January 7th, 2016 8 comments

Intel has introduced 5 new models of their Compute Stick with two models based on Intel Atom x5-X8300 Cherry Trail processor, and three more power and expensive models based on Core M Skylake processors, namely Core M3-6Y30 and m5-6Y57 vPro.

Intel_Compute_Stick_Atom_x5Let’s get started with the specifications for the two Cherry models STK1AW32SC and STK1A32SC:

  • SoC – Intel Atom x5-Z8300 Quad-Core “Cherry Trail” processor @ 1.44 GHz/1.84 GHz and Intel HD Gen8 Graphics
  • System Memory – 2 GB DDR3L @ 1600MHz
  • Storage – 32 GB eMMC + micro SDXC v3.0 slot with UHS I-Support up to 128GB
  • Video & Audio Output – HDMI 1.4b
  • Connectivity – 802.11 b/g/n/ac Wi-Fi  and Bluetooth 4.0 (via Intel Dual Band Wireless-AC 7265)
  • USB – 1x USB 3.0 port, 1x USB 2.0 port, 1x micro USB port for power
  • Misc – Power button, security notch
  • Power Supply – 5V/3A via micro USB port.
  • Dimensions – 113 mm x 38 mm x 12 mm

So what’s the difference between STK1AW32SC and STK1A32SC? The former comes pre-loaded with Windows 10, and the latter does not have any operating system. There’s no hardware difference at all. Compare to the Bay Trail compute stick, the new versions mostly add support for 802.11ac instead of 802.11n, and one USB 3.0 port. Smaller differences include HDMI 1.4b vs HDMI 1.4a, and higher requirements for the power supply probably because of the USB 3.0 port.

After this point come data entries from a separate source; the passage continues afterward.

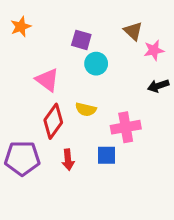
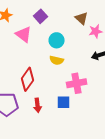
purple square: (81, 40) -> (41, 16), moved, turned 32
pink triangle: (47, 80) -> (24, 34), moved
yellow semicircle: (86, 109) -> (57, 60), moved

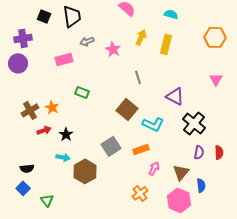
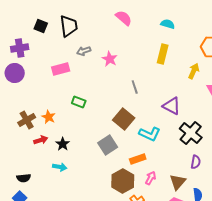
yellow arrow: (141, 37) -> (194, 71), moved
gray square: (111, 146) -> (108, 145), moved
brown hexagon: (85, 171) -> (123, 181), moved

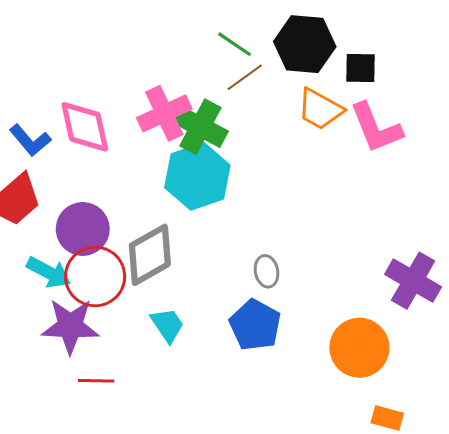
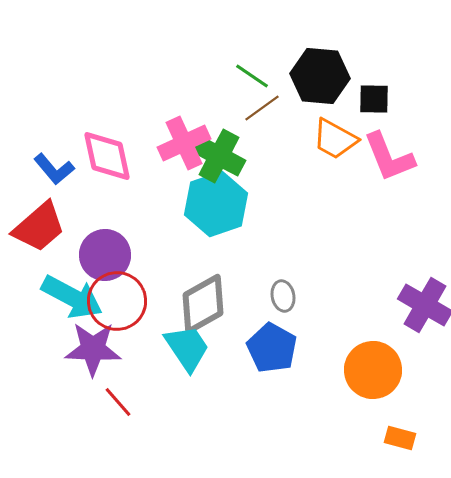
gray diamond: (150, 255) -> (203, 304), moved
cyan arrow: (49, 272) -> (72, 297), size x1.4
cyan trapezoid: (167, 325) -> (187, 348), size x1.4
red line: (96, 381) -> (118, 402), turned 48

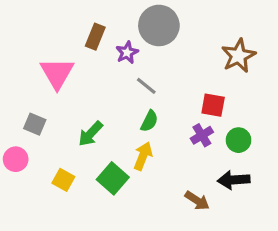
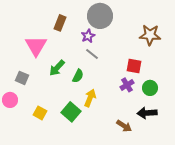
purple star: (127, 53) -> (88, 36), moved
brown star: (238, 56) -> (150, 35), turned 30
green semicircle: (149, 121) -> (78, 76), moved
green arrow: (90, 134) -> (57, 68), moved

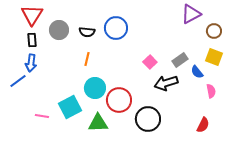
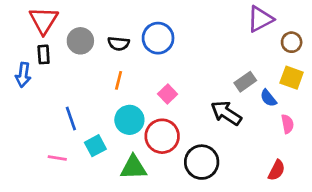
pink square: (150, 62) -> (168, 94), moved
blue arrow: (31, 63) -> (23, 75), moved
blue line: (18, 81) -> (71, 118), moved, turned -72
black arrow: (166, 83) -> (226, 113), turned 50
cyan square: (70, 107) -> (95, 146), size x0.7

Intel_Compute_Stick_Core_M_Skylake

The Core M Skylake compute sticks looks very similar from the outside, except the connectors are arranged differently, and the USB 2.0 port is gone. STK2MV64CC, STK2M3W64CC, and STK2M364CC models feature:

  • SoC
    • STK2M3W64CC & STK2M364CC – Intel Core m3-6Y30 dual core/four thread processor @ 900 MHz/2.2GHz with Intel® HD Graphics 515 @ 300MHz/850Mhz (4.5 W TDP, configurable to 3.8W and 7W)
    • STK2MV64CC – Intel Core m5-6Y57 vPro dual core/four thread processor @ 1.1 GHz/2.8GHz with Intel® HD Graphics 515 @ 300MHz/900Mhz (4.5 W TDP, configurable to 3.5W and 7W)
  • System Memory – 4 GB DDR3L @ 1833MHz (Dual channel, 2GB per channel)
  • Storage – 64 GB eMMC + micro SDXC v3.0 slot with UHS I-Support up to 128GB
  • Video & Audio Output – HDMI 1.4b
  • Connectivity – 802.11 b/g/n/ac Wi-Fi up to 867 Mbps and Bluetooth 4.2 (via Intel Dual Band Wireless AC 8260)
  • USB – 1x USB 3.0 port, and 2x USB 3.0 ports on power adapter.
  • Misc – Power button, security notch, TPM (STK2MV64CC  and STK2M364CC)
  • Power Supply – 5V/4A via power port.
  • Dimensions – 114 mm x 38 mm x 12 mm

The model with a W (STK2M3W64CC) will come with Windows 10, and the other two models without operating system. The specs should make these last three sticks perfectly usable as desktop replacements, although the difference between base and turbo frequencies for the CPU and GPU is very large, so proper thermal management will be critical. I also find it very interesting that due to the small size of these sticks, they’ve decided to add two USB 3.0 ports on the power adapter itself. You can find a comparison of all existing and new Compute Sticks on Intel website.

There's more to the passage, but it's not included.